Таким образом, мы вынуждены сейчас распрощаться с некоторыми персонажами нашего романа, получившими разные сроки. Что же касается самого Аркадия Матвеевича Переселенского, то, как нам стало известно, прокурор требовал для него десять лет, защитник просил пять. Суд посчитал возможным удовлетворить срок обоих и дал ему пятнадцать лет.
Глава девятая
Когда Алексей Федорович Голова узнал об аресте своего бывшего заместителя по хозяйственной части, он сначала не поверил, потом удивился, потом стал возмущаться и наконец сказал, что он "сукин сын и пущай сам теперь расплачивается". На собраниях Коммунального отдела он неизменно упоминал имя Переселенского как человека, "обманувшего доверие" и "скатившегося к воровству", а себя обвинял в потере бдительности, близорукости, гнилом либерализме и "шляпстве" (это слово – производное от "шляпа" – придумал в свое время сам Аркадий Матвеевич). Алексей Федорович и не подозревал, что его собственное заметно повысившееся благосостояние прямым образом связано с деятельностью Переселенского. Ведь обаятельнейшая Мария Ивановна выдавала свои серьги, браслеты и бриллиантовые кольца за дешевые побрякушки. Несколько раз у нее было желание все рассказать мужу, пожаловаться, поплакать, пусть ее, дуру, ругает, все ж таки легче. Однажды совсем было уже собралась, но Алексей Федорович в этот день пришел очень поздно, голодный и злой, а потом вдруг сказал:
– Сегодня меня туда вызывали.
– Куда, Лешенька?
– К следователю.
Мария Ивановна почувствовала, как пол уходит у нее из-под ног, она немного помолчала, чтобы прошла возникшая во рту сухость, а потом спросила:
– Ну и что он?
– Спрашивал, не давал ли мне Переселенский денег.
– И что ж ты сказал?
– Как есть, так и сказал. Я с ним никаких делов не имел. А все равно, Мария, как ни крути, а мое фамилие замарано.

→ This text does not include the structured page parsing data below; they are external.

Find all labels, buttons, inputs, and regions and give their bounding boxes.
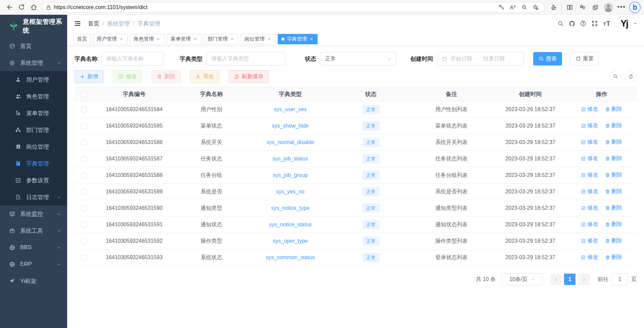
browser-menu-icon[interactable]: ••• xyxy=(615,1,628,13)
row-checkbox[interactable] xyxy=(81,140,87,145)
row-edit-link[interactable]: 修改 xyxy=(581,172,598,179)
favorites-bar-icon[interactable] xyxy=(576,1,589,13)
password-key-icon[interactable] xyxy=(496,2,507,12)
collections-icon[interactable] xyxy=(589,1,602,13)
dict-type-link[interactable]: sys_common_status xyxy=(266,254,315,260)
refresh-table-button[interactable] xyxy=(625,71,637,82)
row-delete-link[interactable]: 删除 xyxy=(605,204,622,212)
row-delete-link[interactable]: 删除 xyxy=(605,188,622,195)
header-search-icon[interactable] xyxy=(555,18,566,29)
search-button[interactable]: 搜索 xyxy=(533,52,562,65)
dict-type-link[interactable]: sys_user_sex xyxy=(274,106,307,112)
sidebar-item-yi-framework[interactable]: Yi框架 xyxy=(0,273,67,289)
sidebar-collapse-icon[interactable] xyxy=(73,19,82,28)
avatar-caret-icon[interactable] xyxy=(633,21,637,26)
row-edit-link[interactable]: 修改 xyxy=(581,237,598,244)
refresh-cache-button[interactable]: 刷新缓存 xyxy=(229,70,269,83)
close-icon[interactable]: × xyxy=(230,37,235,42)
sidebar-item-tools[interactable]: 系统工具 xyxy=(0,222,67,239)
close-icon[interactable]: × xyxy=(309,37,314,42)
dict-name-input[interactable] xyxy=(106,56,159,62)
breadcrumb-home[interactable]: 首页 xyxy=(88,20,99,28)
next-page-button[interactable] xyxy=(578,274,590,285)
dict-type-link[interactable]: sys_normal_disable xyxy=(267,139,314,145)
row-delete-link[interactable]: 删除 xyxy=(605,221,622,228)
help-icon[interactable] xyxy=(578,18,589,29)
sidebar-item-bbs[interactable]: BBS xyxy=(0,239,67,256)
close-icon[interactable]: × xyxy=(119,37,124,42)
edit-button[interactable]: 修改 xyxy=(113,70,142,83)
delete-button[interactable]: 删除 xyxy=(151,70,181,83)
row-delete-link[interactable]: 删除 xyxy=(605,237,622,244)
row-delete-link[interactable]: 删除 xyxy=(605,139,622,146)
tab-posts[interactable]: 岗位管理× xyxy=(241,34,275,44)
row-edit-link[interactable]: 修改 xyxy=(581,221,598,228)
row-delete-link[interactable]: 删除 xyxy=(605,122,622,129)
add-button[interactable]: 新增 xyxy=(75,70,103,83)
read-aloud-icon[interactable] xyxy=(507,2,518,12)
row-checkbox[interactable] xyxy=(81,205,87,211)
tab-dict[interactable]: 字典管理× xyxy=(278,34,318,44)
show-search-toggle[interactable] xyxy=(610,71,621,82)
sidebar-item-erp[interactable]: ERP xyxy=(0,256,67,273)
export-button[interactable]: 导出 xyxy=(190,70,219,83)
dict-type-link[interactable]: sys_notice_type xyxy=(271,205,310,211)
tab-users[interactable]: 用户管理× xyxy=(93,34,128,44)
favorite-add-icon[interactable] xyxy=(530,2,541,12)
sidebar-item-dict[interactable]: 字典管理 xyxy=(0,155,67,172)
row-checkbox[interactable] xyxy=(81,189,87,195)
sidebar-item-monitor[interactable]: 系统监控 xyxy=(0,205,67,222)
row-checkbox[interactable] xyxy=(81,238,87,244)
dict-type-link[interactable]: sys_job_status xyxy=(273,156,308,161)
tab-menus[interactable]: 菜单管理× xyxy=(167,34,201,44)
split-screen-icon[interactable] xyxy=(563,1,576,13)
page-size-select[interactable]: 10条/页 xyxy=(502,273,543,285)
close-icon[interactable]: × xyxy=(267,37,272,42)
row-checkbox[interactable] xyxy=(81,173,87,178)
prev-page-button[interactable] xyxy=(550,274,561,285)
reset-button[interactable]: 重置 xyxy=(570,52,599,65)
dict-type-link[interactable]: sys_oper_type xyxy=(273,238,308,244)
sidebar-item-posts[interactable]: 岗位管理 xyxy=(0,138,67,155)
yi-logo-avatar[interactable]: Yj xyxy=(618,18,631,29)
sidebar-item-system[interactable]: 系统管理 xyxy=(0,54,67,71)
sidebar-item-departments[interactable]: 部门管理 xyxy=(0,122,67,138)
row-edit-link[interactable]: 修改 xyxy=(581,188,598,195)
dict-type-input[interactable] xyxy=(211,56,281,62)
url-text[interactable]: https://ccnetcore.com:1101/system/dict xyxy=(54,4,496,10)
dict-type-link[interactable]: sys_yes_no xyxy=(276,189,305,194)
address-bar[interactable]: https://ccnetcore.com:1101/system/dict xyxy=(42,2,545,13)
row-delete-link[interactable]: 删除 xyxy=(605,155,622,162)
tab-departments[interactable]: 部门管理× xyxy=(204,34,238,44)
row-checkbox[interactable] xyxy=(81,107,87,112)
dict-type-link[interactable]: sys_notice_status xyxy=(269,222,312,227)
refresh-icon[interactable] xyxy=(15,1,28,13)
row-edit-link[interactable]: 修改 xyxy=(581,122,598,129)
home-icon[interactable] xyxy=(28,1,40,13)
dict-type-link[interactable]: sys_job_group xyxy=(273,172,308,178)
row-checkbox[interactable] xyxy=(81,255,87,261)
row-edit-link[interactable]: 修改 xyxy=(581,155,598,162)
row-edit-link[interactable]: 修改 xyxy=(581,106,598,113)
row-delete-link[interactable]: 删除 xyxy=(605,172,622,179)
select-all-checkbox[interactable] xyxy=(81,92,87,97)
extensions-icon[interactable] xyxy=(548,1,560,13)
bing-chat-icon[interactable]: b xyxy=(629,2,641,13)
tab-home[interactable]: 首页 xyxy=(73,34,91,44)
dict-type-link[interactable]: sys_show_hide xyxy=(272,123,309,129)
tab-roles[interactable]: 角色管理× xyxy=(130,34,165,44)
zoom-out-icon[interactable] xyxy=(518,2,530,12)
sidebar-item-users[interactable]: 用户管理 xyxy=(0,71,67,88)
row-delete-link[interactable]: 删除 xyxy=(605,254,622,261)
fullscreen-icon[interactable] xyxy=(589,18,600,29)
sidebar-item-roles[interactable]: 角色管理 xyxy=(0,88,67,105)
github-icon[interactable] xyxy=(566,18,578,29)
back-icon[interactable] xyxy=(3,1,15,13)
page-number-1[interactable]: 1 xyxy=(564,274,576,285)
sidebar-item-logs[interactable]: 日志管理 xyxy=(0,189,67,205)
close-icon[interactable]: × xyxy=(156,37,161,42)
row-edit-link[interactable]: 修改 xyxy=(581,139,598,146)
row-checkbox[interactable] xyxy=(81,156,87,162)
row-delete-link[interactable]: 删除 xyxy=(605,106,622,113)
row-edit-link[interactable]: 修改 xyxy=(581,254,598,261)
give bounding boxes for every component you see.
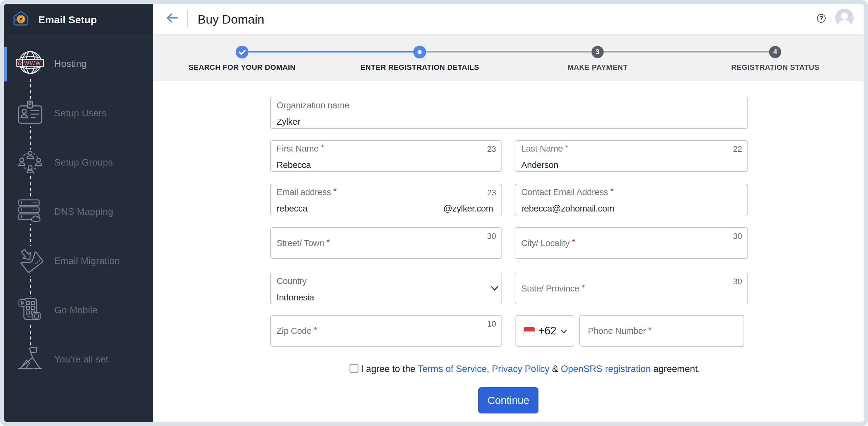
svg-text:www: www bbox=[24, 59, 41, 67]
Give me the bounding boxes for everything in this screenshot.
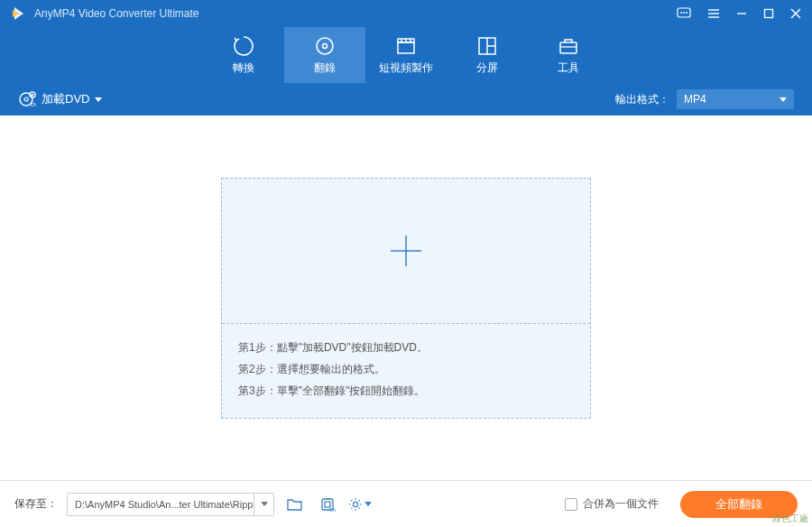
svg-point-12 — [323, 43, 328, 48]
titlebar: AnyMP4 Video Converter Ultimate — [0, 0, 812, 27]
tab-toolbox-label: 工具 — [558, 60, 579, 76]
rip-all-label: 全部翻錄 — [715, 496, 762, 513]
toolbox-icon — [557, 35, 580, 57]
step-3: 第3步：單擊"全部翻錄"按鈕開始翻錄。 — [238, 380, 574, 402]
open-folder-button[interactable] — [283, 493, 307, 516]
watermark: 綠色工廠 — [772, 513, 808, 525]
disc-icon — [314, 35, 336, 57]
step-1: 第1步：點擊"加載DVD"按鈕加載DVD。 — [238, 337, 574, 358]
convert-icon — [232, 35, 255, 57]
save-path-dropdown[interactable] — [254, 494, 273, 515]
chevron-down-icon — [95, 97, 102, 102]
svg-point-30 — [353, 502, 357, 506]
svg-text:DVD: DVD — [31, 102, 36, 107]
footer: 保存至： D:\AnyMP4 Studio\An...ter Ultimate\… — [0, 480, 812, 527]
close-icon[interactable] — [790, 8, 801, 19]
chevron-down-icon — [261, 502, 268, 506]
dropzone-steps: 第1步：點擊"加載DVD"按鈕加載DVD。 第2步：選擇想要輸出的格式。 第3步… — [222, 323, 590, 418]
tab-rip-label: 翻錄 — [314, 60, 336, 76]
tab-collage[interactable]: 分屏 — [447, 27, 528, 83]
main-area: 第1步：點擊"加載DVD"按鈕加載DVD。 第2步：選擇想要輸出的格式。 第3步… — [0, 116, 812, 480]
maximize-icon[interactable] — [763, 8, 774, 19]
tab-rip[interactable]: 翻錄 — [284, 27, 365, 83]
chevron-down-icon — [364, 502, 372, 506]
tab-convert[interactable]: 轉換 — [203, 27, 284, 83]
clapper-icon — [394, 35, 418, 57]
save-to-label: 保存至： — [14, 496, 58, 512]
svg-rect-17 — [560, 42, 577, 53]
svg-point-3 — [686, 12, 687, 14]
app-title: AnyMP4 Video Converter Ultimate — [34, 7, 677, 20]
save-path-box[interactable]: D:\AnyMP4 Studio\An...ter Ultimate\Rippe… — [67, 493, 274, 516]
menu-icon[interactable] — [707, 8, 720, 19]
collage-icon — [476, 35, 498, 57]
window-controls — [677, 7, 801, 20]
settings-button[interactable] — [348, 493, 372, 516]
disc-plus-icon: DVD — [18, 90, 36, 108]
tab-collage-label: 分屏 — [476, 60, 498, 76]
svg-point-11 — [317, 38, 333, 54]
plus-icon — [385, 230, 427, 272]
svg-text:ON: ON — [329, 507, 336, 513]
main-toolbar: 轉換 翻錄 短視頻製作 分屏 工具 — [0, 27, 812, 83]
svg-point-2 — [683, 12, 685, 14]
load-dvd-label: 加載DVD — [42, 91, 89, 107]
app-logo-icon — [11, 5, 27, 22]
svg-rect-13 — [398, 42, 414, 53]
tab-convert-label: 轉換 — [233, 60, 254, 76]
output-format-label: 輸出格式： — [615, 92, 669, 107]
tab-toolbox[interactable]: 工具 — [528, 27, 609, 83]
tab-mv-label: 短視頻製作 — [379, 60, 433, 76]
merge-checkbox[interactable]: 合併為一個文件 — [565, 496, 659, 512]
subbar: DVD 加載DVD 輸出格式： MP4 — [0, 83, 812, 116]
checkbox-icon — [565, 498, 577, 511]
svg-point-1 — [680, 12, 682, 14]
minimize-icon[interactable] — [736, 8, 747, 19]
save-path-text: D:\AnyMP4 Studio\An...ter Ultimate\Rippe… — [68, 499, 254, 510]
output-format-value: MP4 — [684, 93, 706, 106]
load-dvd-button[interactable]: DVD 加載DVD — [18, 90, 102, 108]
dropzone-plus-area[interactable] — [222, 179, 590, 323]
hardware-accel-button[interactable]: ON — [316, 493, 339, 516]
svg-rect-8 — [765, 10, 773, 18]
chevron-down-icon — [780, 97, 787, 102]
merge-label: 合併為一個文件 — [583, 496, 659, 512]
feedback-icon[interactable] — [677, 7, 691, 20]
svg-point-20 — [24, 97, 28, 101]
step-2: 第2步：選擇想要輸出的格式。 — [238, 358, 574, 380]
tab-mv[interactable]: 短視頻製作 — [365, 27, 447, 83]
dropzone: 第1步：點擊"加載DVD"按鈕加載DVD。 第2步：選擇想要輸出的格式。 第3步… — [221, 178, 591, 419]
output-format-select[interactable]: MP4 — [677, 89, 794, 109]
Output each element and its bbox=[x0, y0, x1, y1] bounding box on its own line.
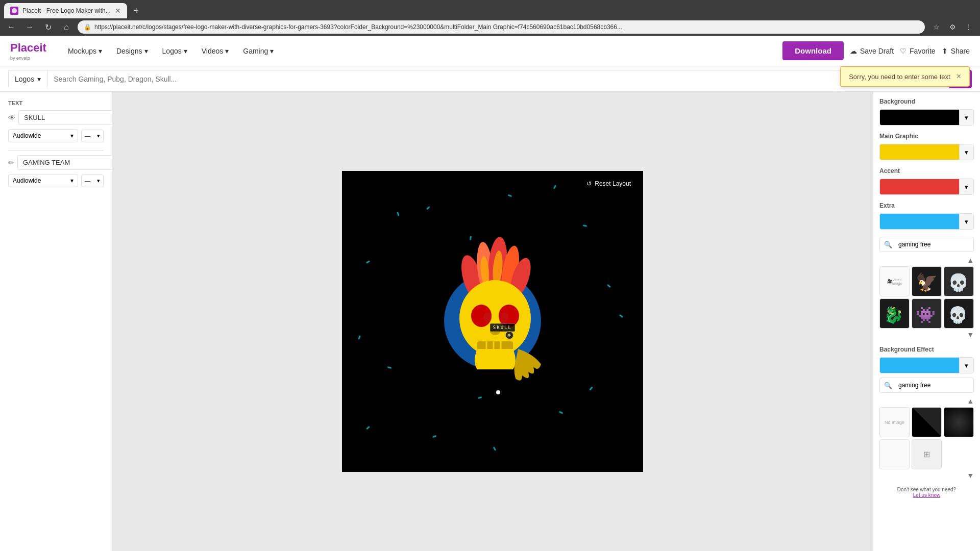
let-us-know-link[interactable]: Let us know bbox=[879, 492, 974, 498]
extra-color-preview bbox=[880, 214, 959, 229]
particle bbox=[477, 396, 482, 399]
bg-effect-item-5[interactable]: ⊞ bbox=[912, 439, 942, 469]
text-section-label: Text bbox=[8, 100, 104, 106]
accent-color-preview bbox=[880, 179, 959, 194]
canvas[interactable]: ↺ Reset Layout bbox=[342, 171, 643, 472]
reload-button[interactable]: ↻ bbox=[41, 20, 55, 34]
forward-button[interactable]: → bbox=[22, 20, 37, 34]
nav-designs[interactable]: Designs ▾ bbox=[110, 44, 154, 58]
new-tab-button[interactable]: + bbox=[129, 4, 143, 18]
tab-bar: Placeit - Free Logo Maker with... ✕ + bbox=[0, 0, 980, 18]
chevron-down-icon: ▾ bbox=[97, 133, 100, 139]
bookmark-icon[interactable]: ☆ bbox=[929, 20, 943, 34]
back-button[interactable]: ← bbox=[4, 20, 18, 34]
extra-color-dropdown[interactable]: ▾ bbox=[959, 214, 973, 229]
text1-visibility-icon[interactable]: 👁 bbox=[8, 114, 15, 122]
particle bbox=[583, 225, 587, 227]
address-bar: ← → ↻ ⌂ 🔒 https://placeit.net/c/logos/st… bbox=[0, 18, 980, 36]
svg-text:🐉: 🐉 bbox=[884, 306, 903, 324]
browser-actions: ☆ ⚙ ⋮ bbox=[929, 20, 976, 34]
text1-size-selector[interactable]: — ▾ bbox=[81, 130, 104, 142]
search-category-selector[interactable]: Logos ▾ bbox=[8, 70, 47, 88]
text2-size-selector[interactable]: — ▾ bbox=[81, 174, 104, 187]
background-color-selector[interactable]: ▾ bbox=[879, 109, 974, 126]
background-effect-color-preview bbox=[880, 358, 959, 373]
logo[interactable]: Placeit by envato bbox=[10, 41, 46, 61]
text1-font-selector[interactable]: Audiowide ▾ bbox=[8, 129, 78, 142]
graphic-item-6[interactable]: 💀 bbox=[944, 298, 974, 329]
background-color-dropdown[interactable]: ▾ bbox=[959, 110, 973, 125]
background-effect-color-selector[interactable]: ▾ bbox=[879, 357, 974, 373]
bg-no-image-item[interactable]: No Image bbox=[879, 407, 910, 437]
particle bbox=[553, 185, 557, 189]
text1-input[interactable] bbox=[18, 110, 112, 125]
graphic-grid: 🎥VideoImage 🦅 💀 🐉 👾 💀 bbox=[879, 266, 974, 329]
background-effect-color-dropdown[interactable]: ▾ bbox=[959, 358, 973, 373]
url-text: https://placeit.net/c/logos/stages/free-… bbox=[94, 23, 919, 31]
nav-logos[interactable]: Logos ▾ bbox=[156, 44, 193, 58]
svg-text:🦅: 🦅 bbox=[916, 271, 938, 293]
scroll-down-button[interactable]: ▼ bbox=[967, 331, 974, 339]
extra-color-selector[interactable]: ▾ bbox=[879, 213, 974, 230]
active-tab[interactable]: Placeit - Free Logo Maker with... ✕ bbox=[4, 3, 127, 18]
bg-scroll-down-button[interactable]: ▼ bbox=[967, 471, 974, 480]
download-button[interactable]: Download bbox=[782, 41, 844, 60]
particle bbox=[432, 435, 437, 438]
text-anchor-handle[interactable] bbox=[496, 390, 500, 394]
graphic-item-2[interactable]: 🦅 bbox=[912, 266, 942, 296]
bg-scroll-up-button[interactable]: ▲ bbox=[967, 397, 974, 405]
skull-text-element[interactable]: SKULL ✥ bbox=[491, 393, 499, 403]
canvas-area: ↺ Reset Layout bbox=[112, 92, 873, 551]
nav-videos[interactable]: Videos ▾ bbox=[195, 44, 235, 58]
text2-font-selector[interactable]: Audiowide ▾ bbox=[8, 174, 78, 187]
favorite-button[interactable]: ♡ Favorite bbox=[900, 47, 936, 55]
graphic-item-3[interactable]: 💀 bbox=[944, 266, 974, 296]
particle bbox=[366, 425, 370, 429]
reset-layout-button[interactable]: ↺ Reset Layout bbox=[580, 177, 637, 190]
main-content: Text 👁 Audiowide ▾ — ▾ ✏ bbox=[0, 92, 980, 551]
chevron-down-icon: ▾ bbox=[70, 177, 74, 184]
home-button[interactable]: ⌂ bbox=[59, 20, 74, 34]
divider bbox=[8, 151, 104, 151]
save-draft-button[interactable]: ☁ Save Draft bbox=[850, 47, 894, 55]
bg-effect-search-input[interactable] bbox=[896, 380, 974, 391]
chevron-down-icon: ▾ bbox=[965, 362, 968, 369]
chevron-down-icon: ▾ bbox=[965, 148, 968, 156]
tab-close-btn[interactable]: ✕ bbox=[115, 7, 121, 15]
text-section: Text 👁 Audiowide ▾ — ▾ ✏ bbox=[8, 100, 104, 187]
graphic-item-5[interactable]: 👾 bbox=[912, 298, 942, 329]
main-graphic-color-dropdown[interactable]: ▾ bbox=[959, 144, 973, 160]
nav-mockups[interactable]: Mockups ▾ bbox=[62, 44, 108, 58]
search-input-wrap bbox=[47, 70, 949, 88]
text-resize-handle[interactable]: ✥ bbox=[505, 331, 513, 339]
background-section-title: Background bbox=[879, 98, 974, 105]
text2-visibility-icon[interactable]: ✏ bbox=[8, 159, 14, 167]
text2-input[interactable] bbox=[17, 155, 112, 170]
main-graphic-color-selector[interactable]: ▾ bbox=[879, 144, 974, 160]
nav-gaming[interactable]: Gaming ▾ bbox=[237, 44, 280, 58]
bg-effect-item-3[interactable] bbox=[944, 407, 974, 437]
svg-point-0 bbox=[12, 8, 17, 13]
accent-color-selector[interactable]: ▾ bbox=[879, 179, 974, 195]
share-button[interactable]: ⬆ Share bbox=[942, 47, 970, 55]
dont-see-text: Don't see what you need? bbox=[879, 487, 974, 492]
particle bbox=[426, 206, 430, 210]
extensions-icon[interactable]: ⚙ bbox=[945, 20, 960, 34]
accent-color-dropdown[interactable]: ▾ bbox=[959, 179, 973, 194]
background-effect-section: Background Effect ▾ 🔍 ▲ No Image bbox=[879, 346, 974, 480]
search-input[interactable] bbox=[47, 71, 949, 87]
graphic-search-input[interactable] bbox=[896, 239, 974, 250]
graphic-item-video[interactable]: 🎥VideoImage bbox=[879, 266, 910, 296]
bg-effect-item-2[interactable] bbox=[912, 407, 942, 437]
menu-icon[interactable]: ⋮ bbox=[962, 20, 976, 34]
graphic-item-4[interactable]: 🐉 bbox=[879, 298, 910, 329]
url-bar[interactable]: 🔒 https://placeit.net/c/logos/stages/fre… bbox=[78, 20, 925, 34]
particle bbox=[619, 314, 623, 318]
main-graphic-section: Main Graphic ▾ bbox=[879, 133, 974, 160]
notification-close-button[interactable]: × bbox=[957, 72, 961, 81]
chevron-down-icon: ▾ bbox=[965, 114, 968, 121]
scroll-up-button[interactable]: ▲ bbox=[967, 256, 974, 264]
tab-title: Placeit - Free Logo Maker with... bbox=[22, 7, 111, 14]
text2-row: ✏ bbox=[8, 155, 104, 170]
bg-effect-item-4[interactable] bbox=[879, 439, 910, 469]
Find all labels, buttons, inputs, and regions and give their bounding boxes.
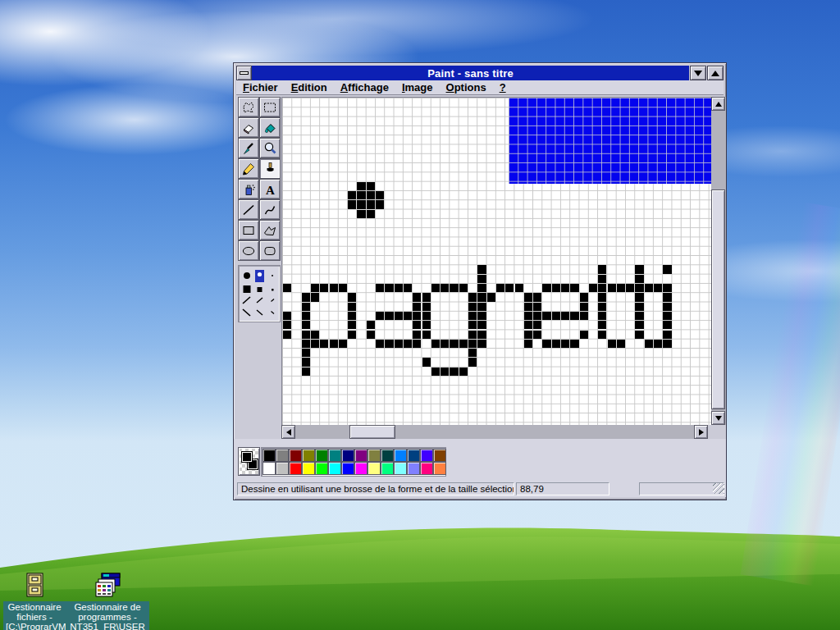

С каждым днем желание Марии Ивановны рассказать обо всем мужу угасало. Она вспоминала милого и заботливого Аркадия Матвеевича – настоящего верного друга, которого ей теперь так не хватало.
Да и Алексею Федоровичу трудновато было без человека, понимавшего его с полуслова, толкового, знающего референта, весельчака и анекдотиста. Хотя Голова и натренировался за эти годы в составлении докладов и разных выступлений, но все же это было не то, не было прежней уверенности и твердости, фразы получались такими негладкими, хоть он их и записывал, цитаты были ни к селу ни к городу. Однажды Голова сам решил выписать что-нибудь из Маяковского, взял в библиотеке томик его сочинений, раскрыл, сразу наткнулся на фразу: «У меня есть мама на васильковых обоях», ничего не понял и обошелся без Маяковского.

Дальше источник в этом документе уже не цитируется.